Monday, February 28, 2011

February Hike

What a beautiful cold day. Hints of spring in the air...whispers of green starting to grow.

Sunday, February 27, 2011

The Importance of Growing Up

There's been much discussion this week around here about gray hair; specifically, mine. While we were talking to some friends at the nursing home, we mentioned Leah's upcoming birthday and how "old" I felt that my baby was going to be 7. Delaney piped right up, "Yeah, mom has gray hair! She colors her hair!" - loud enough that the entire hall could hear. Children are the Lord's way of uncovering your last lingering shreds of vanity, I do believe.

Later in the week, the topic came up again. Delaney said I looked young (I think it was when I was dressed to go to the Y with them?) and that I should keep coloring my hair. I said that I would stop sometime -- I hadn't really decided when -- and that all the gray would be there in its full glory. D is now on a mission to decide what the exact right year is that I should begin to look like an "old woman".

I don't really know when I'll let it go; honestly, I don't care much. As my good friend Dellie once taught me: "it's just hair." What I do want is the maturity, the wisdom, the patience, the deeper love that the Lord gives those who continue to walk in His way for years and years, those whom are easy to spot: gray hair, big smiles, and open arms.

"Gray hair is a crown of splendor; it is attained in the way of righteousness." (Prov. 16:31)

Wednesday, February 23, 2011

Their Cunning Ways

So, the more my kids understand me, the better they get at manipulating me. They may, in fact, be getting close to knowing me better than I know myself. I must stay on my toes.

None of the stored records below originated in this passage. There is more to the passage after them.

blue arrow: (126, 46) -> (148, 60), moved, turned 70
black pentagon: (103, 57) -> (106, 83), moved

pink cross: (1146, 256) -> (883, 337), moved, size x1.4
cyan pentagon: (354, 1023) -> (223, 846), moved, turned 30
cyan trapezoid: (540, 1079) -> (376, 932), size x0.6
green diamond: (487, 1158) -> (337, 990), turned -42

Let's say that it is late afternoon and they want to watch a DVD or show of some sort. The strategies:

Levi's method: "Mom, I practiced my piano and all the chores are done. Jesse and I just got an extra tub of corn brought in. Can I help you with supper? (Me: no, but thank you!) Well, do you think we could all watch a short DVD?
Unpacking the Manipulation: Oh, how can I resist a checked-off to-do list?! He knows I love it when things have been accomplished. It is sooooo hard to resist rewarding that kind of laundry list.

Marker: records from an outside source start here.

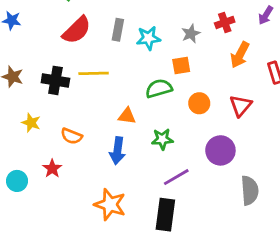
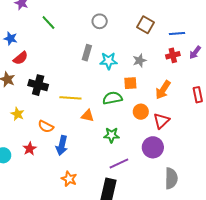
red cross: (225, 22) -> (173, 55), moved
red semicircle: (77, 30) -> (20, 58), moved, size x0.7
orange arrow: (240, 55) -> (163, 90), moved
yellow line: (94, 73) -> (70, 98), moved
red triangle: (241, 106) -> (161, 121), moved
blue arrow: (117, 151) -> (62, 145), moved
orange star: (110, 205) -> (69, 179), size x0.7

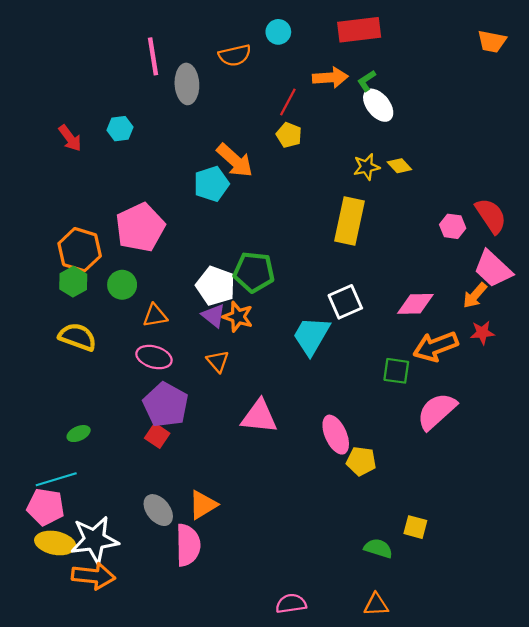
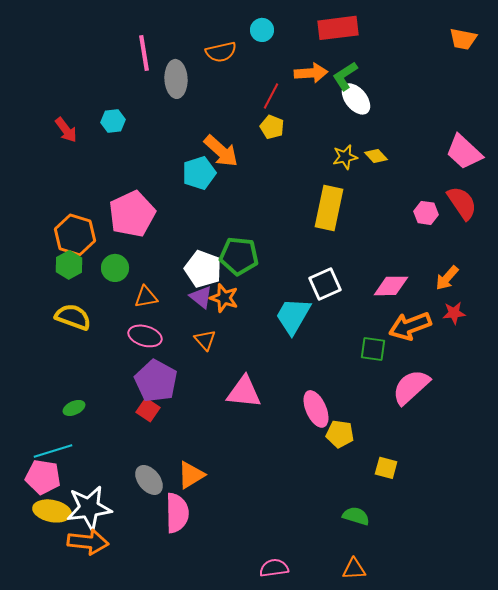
green L-shape: (367, 81) -> (345, 76), size x1.4
pink trapezoid: (493, 269) -> (464, 152), moved
yellow square: (415, 527) -> (386, 468), moved

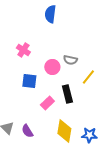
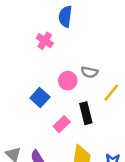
pink cross: (23, 50) -> (45, 41), moved
blue square: (29, 81) -> (40, 98), turned 35

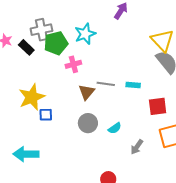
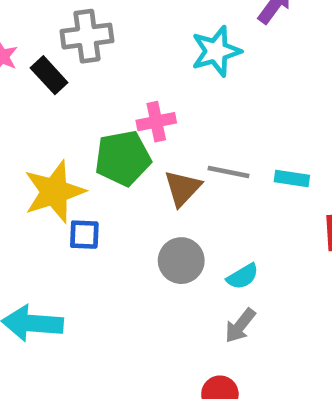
cyan star: (85, 34) -> (216, 51), moved
green pentagon: (56, 43) -> (123, 158), moved
gray arrow: (137, 147) -> (240, 326), moved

Delaney's method: "You're probably going to say no, but, can we watch something?"
UtM: Who wants to be the Parent of No all the time? She tugs, tugs, tugs at my guilt-strings.

Jesse's method: Ummm, nothing. That boy is utterly incapable of manipulation so far. He's just all Jesse, all the time.

Sara's method: "Mom, there's this really neat show about science on PBS right now and I was wondering if I could turn it on and see if everyone wants to watch it with me?"
UtM: She has been sent. She has been coached. She has been told what to say. She plays this role well and figures she has nothing to lose. She never forgets a line.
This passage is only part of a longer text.